> [Problem]: Every line in the records below between the one holding "Cursos de radiologia (529, 1791)" and the one holding "Neuroanatomia (937, 49)", inclusive, is to be set down exactly; all other lines are to be left out.

> [Source data]:
────────────────────────────────────────

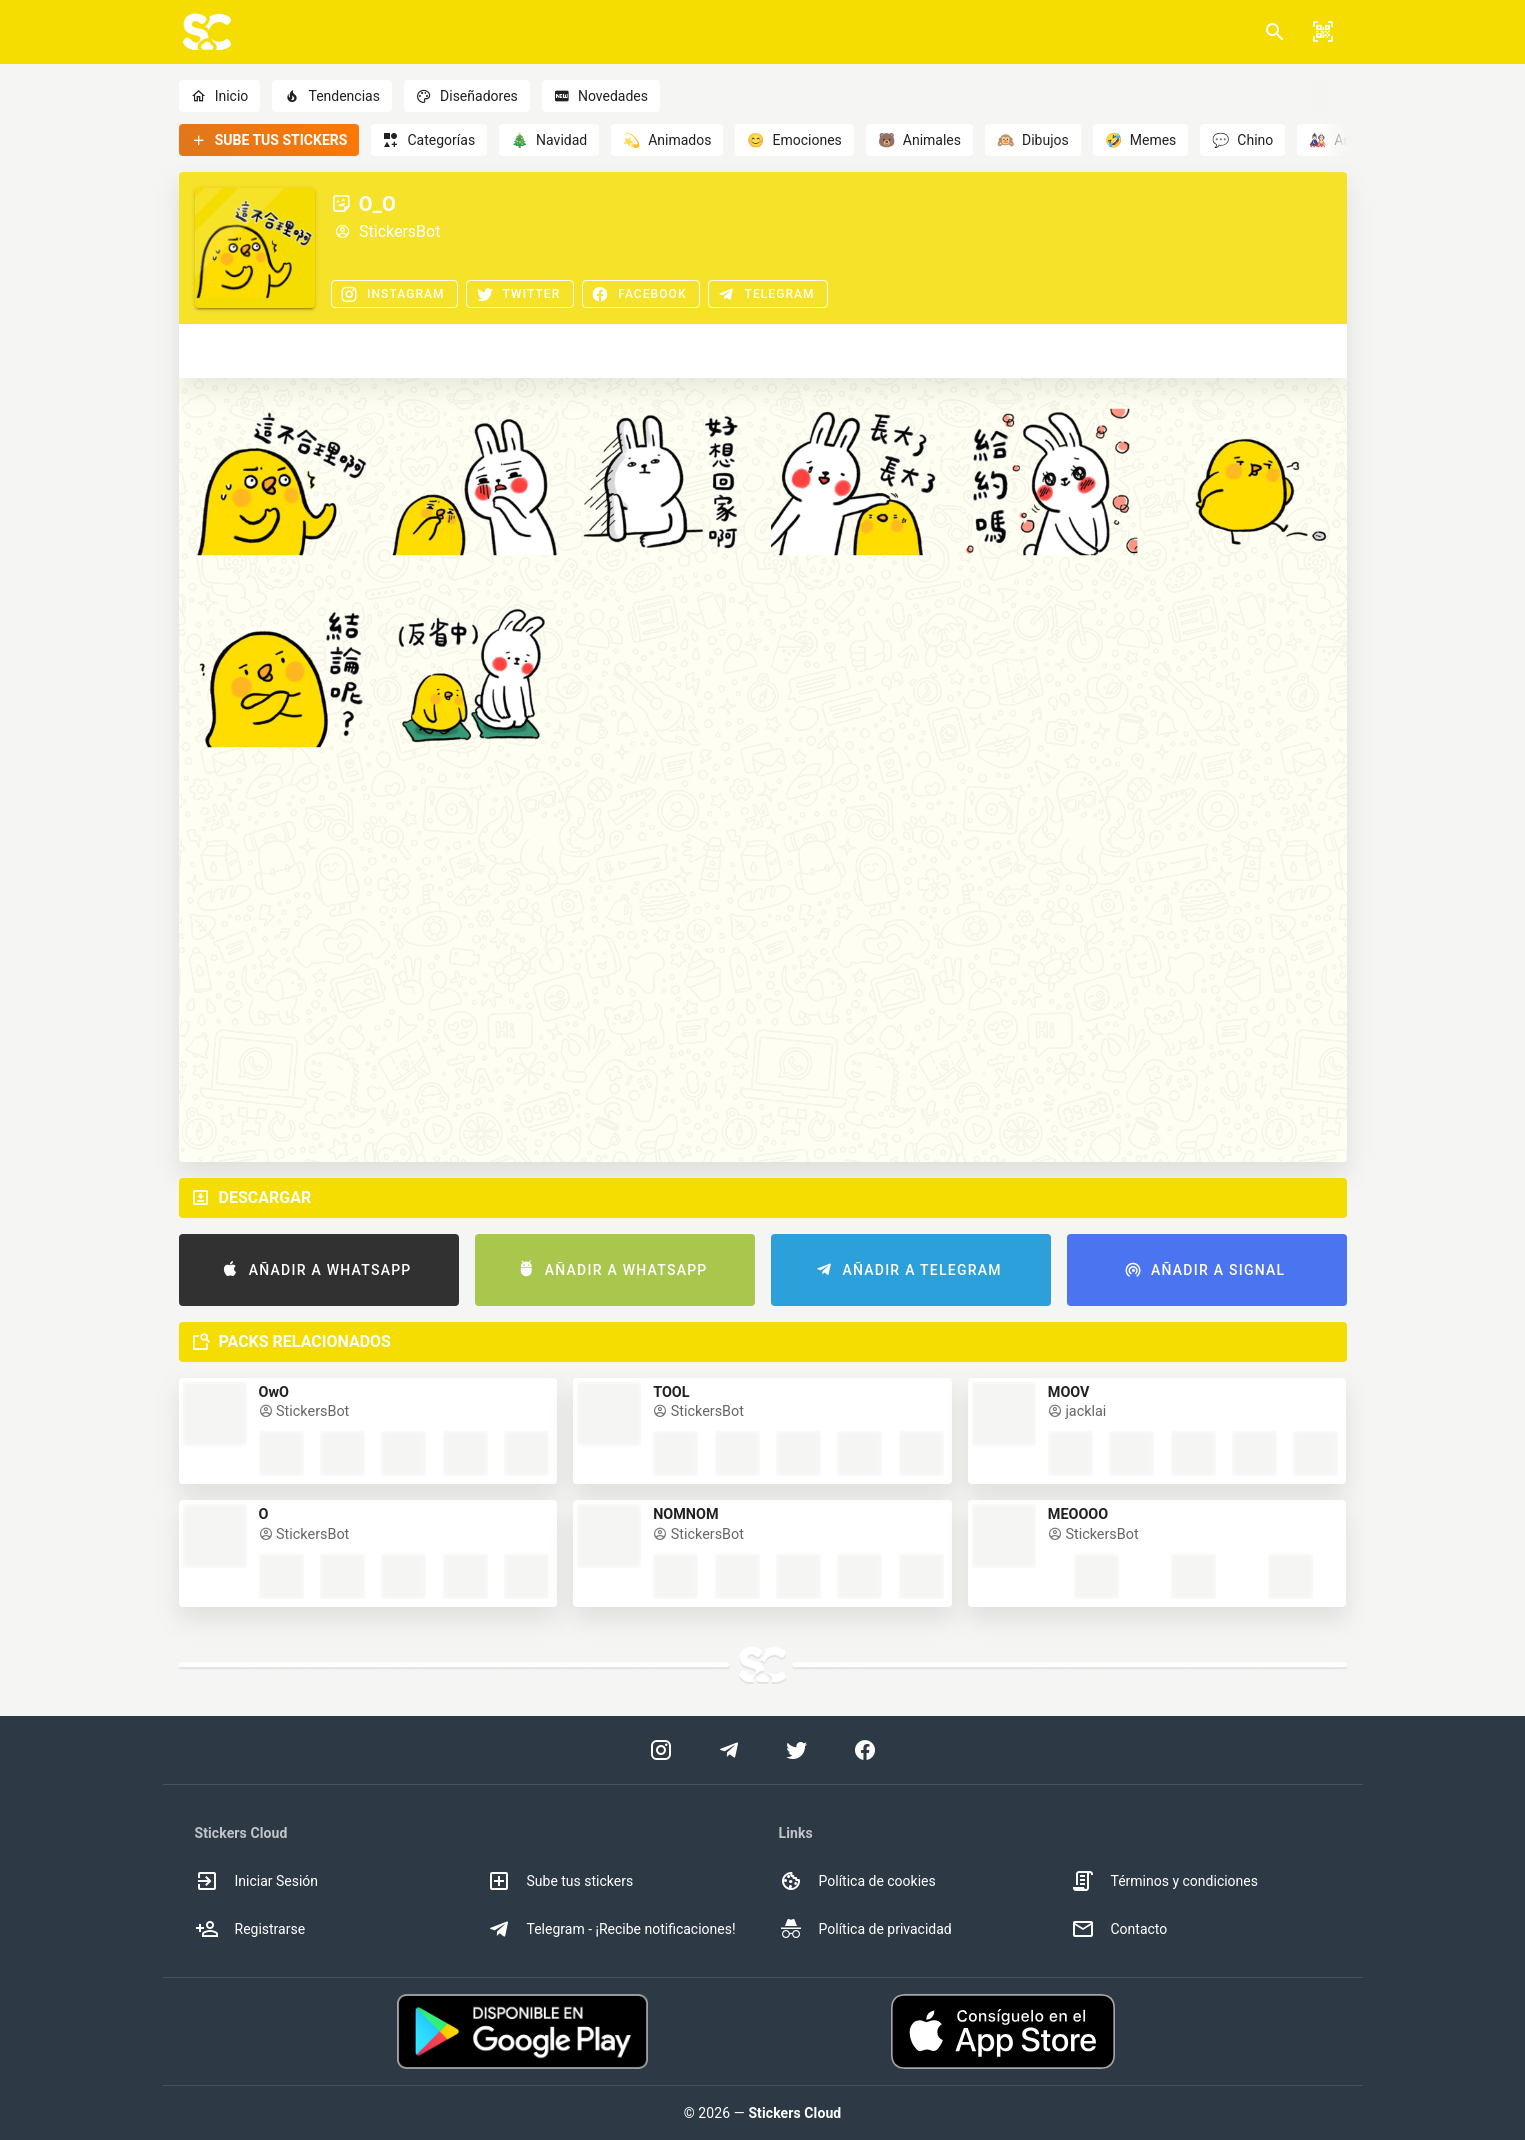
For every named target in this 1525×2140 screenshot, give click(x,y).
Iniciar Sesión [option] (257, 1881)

────────────────────────────────────────

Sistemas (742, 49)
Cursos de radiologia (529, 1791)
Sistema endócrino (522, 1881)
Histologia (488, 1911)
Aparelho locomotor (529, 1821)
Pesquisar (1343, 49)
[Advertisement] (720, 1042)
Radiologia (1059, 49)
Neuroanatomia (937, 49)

────────────────────────────────────────

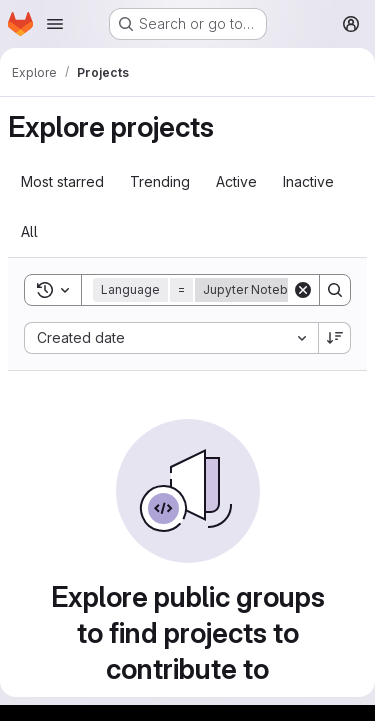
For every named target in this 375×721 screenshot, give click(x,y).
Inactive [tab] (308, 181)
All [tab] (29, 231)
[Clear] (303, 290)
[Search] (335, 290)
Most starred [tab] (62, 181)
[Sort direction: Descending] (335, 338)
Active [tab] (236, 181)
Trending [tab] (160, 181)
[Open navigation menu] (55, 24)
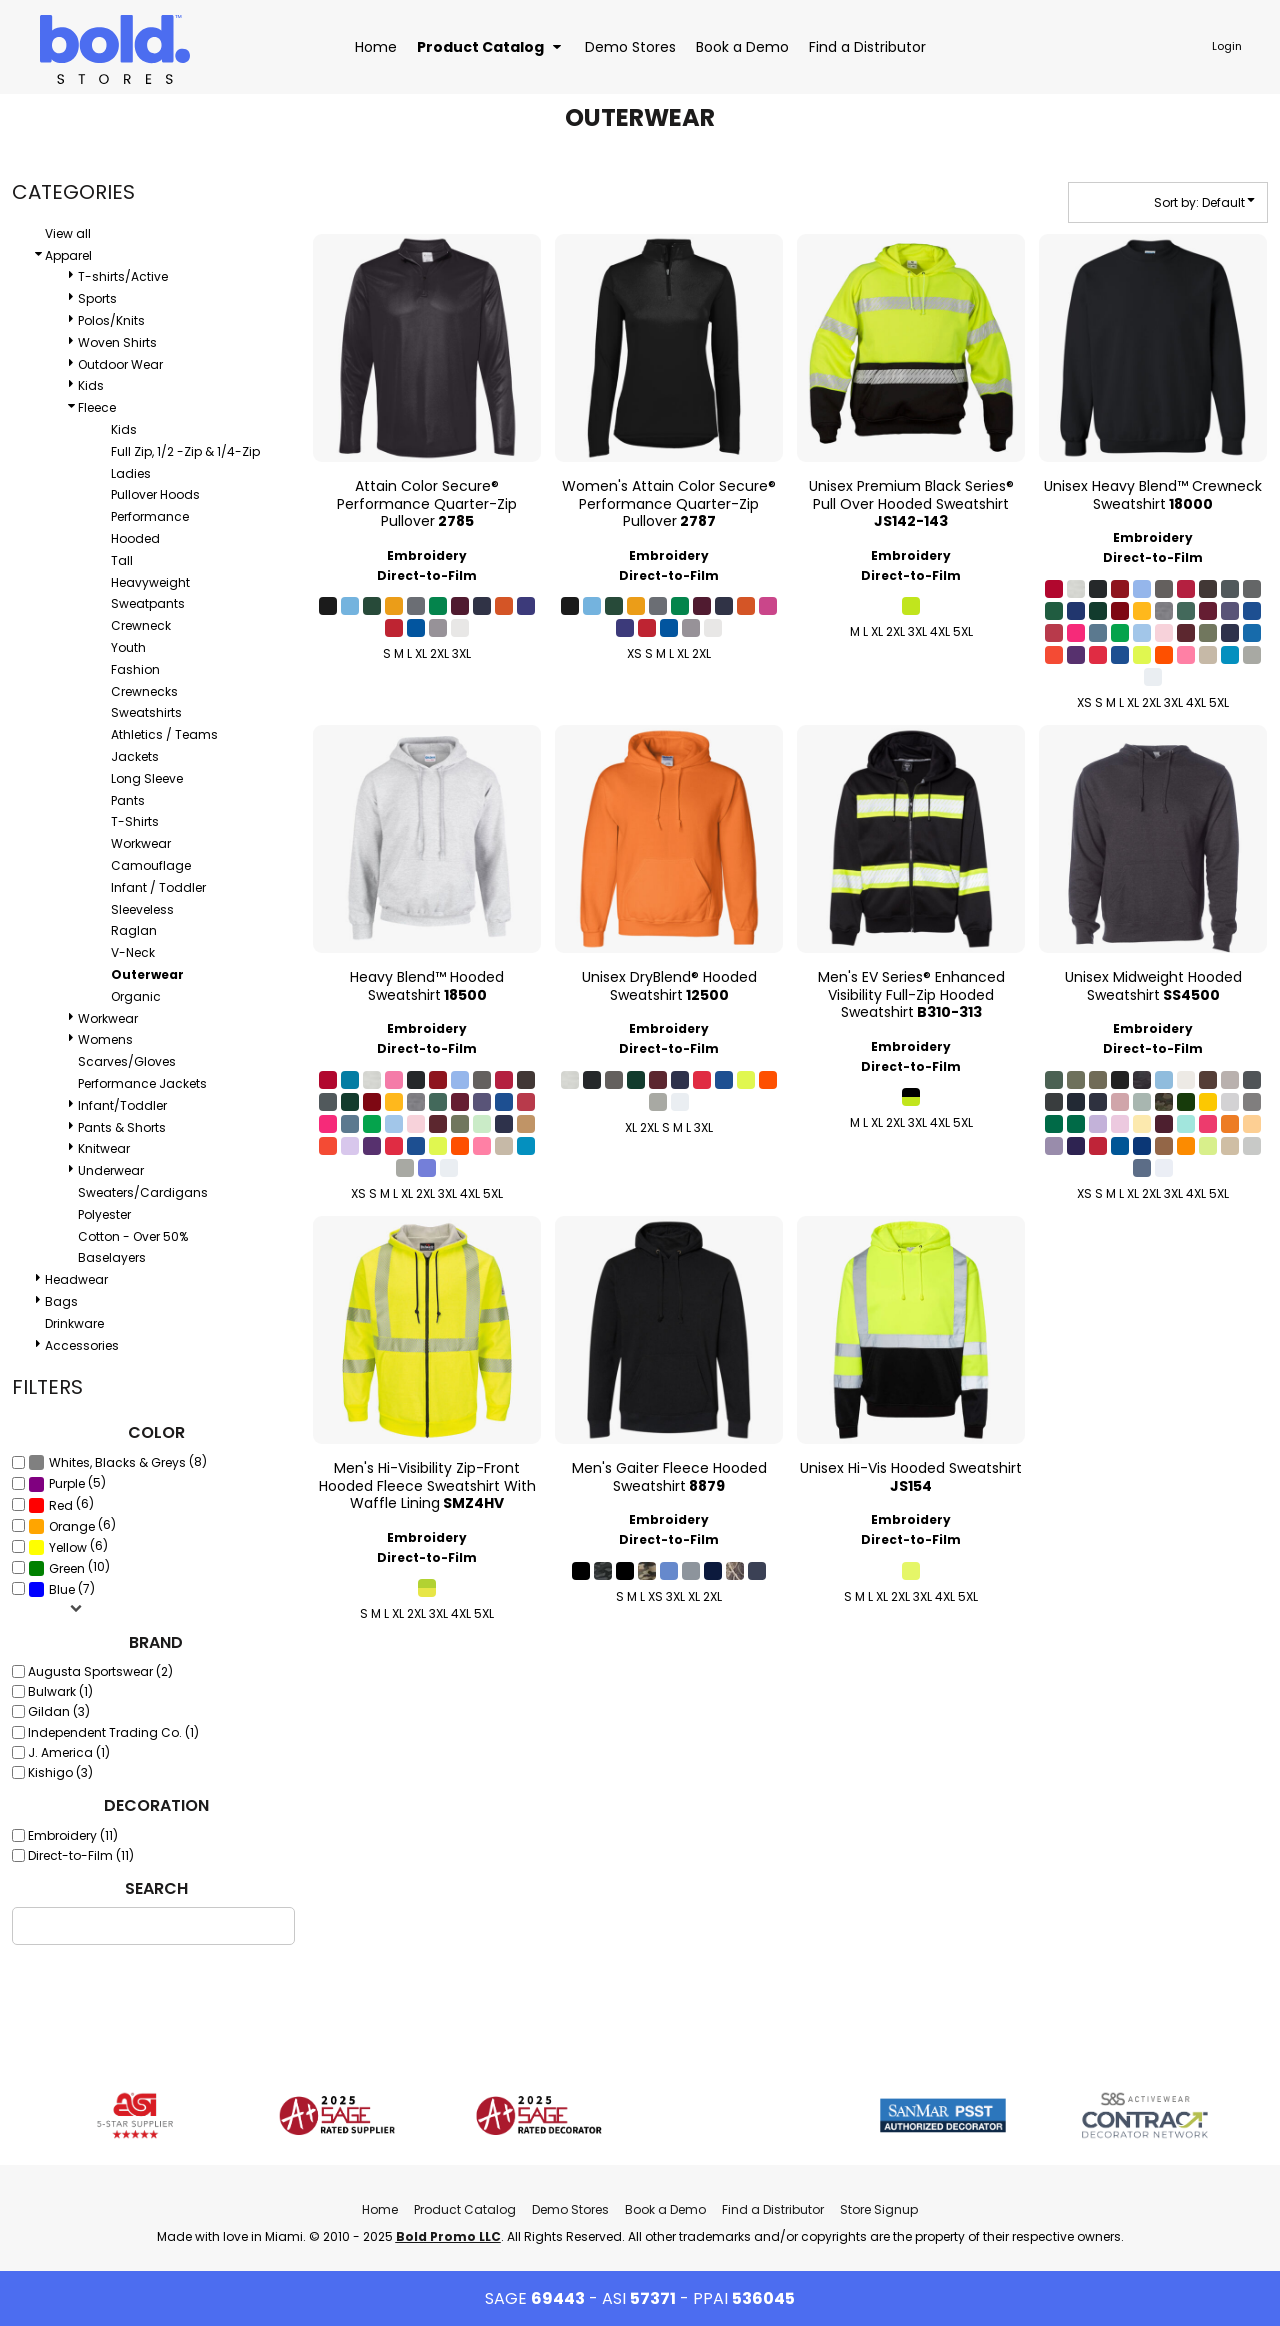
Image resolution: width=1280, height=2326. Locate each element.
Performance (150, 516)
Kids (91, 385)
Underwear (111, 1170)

────────────────────────────────────────

> [Task response]:
Cursos de radiologia (529, 1791)
Sistema endócrino (522, 1881)
Histologia (488, 1911)
Aparelho locomotor (529, 1821)
Pesquisar (1343, 49)
[Advertisement] (720, 1042)
Radiologia (1059, 49)
Neuroanatomia (937, 49)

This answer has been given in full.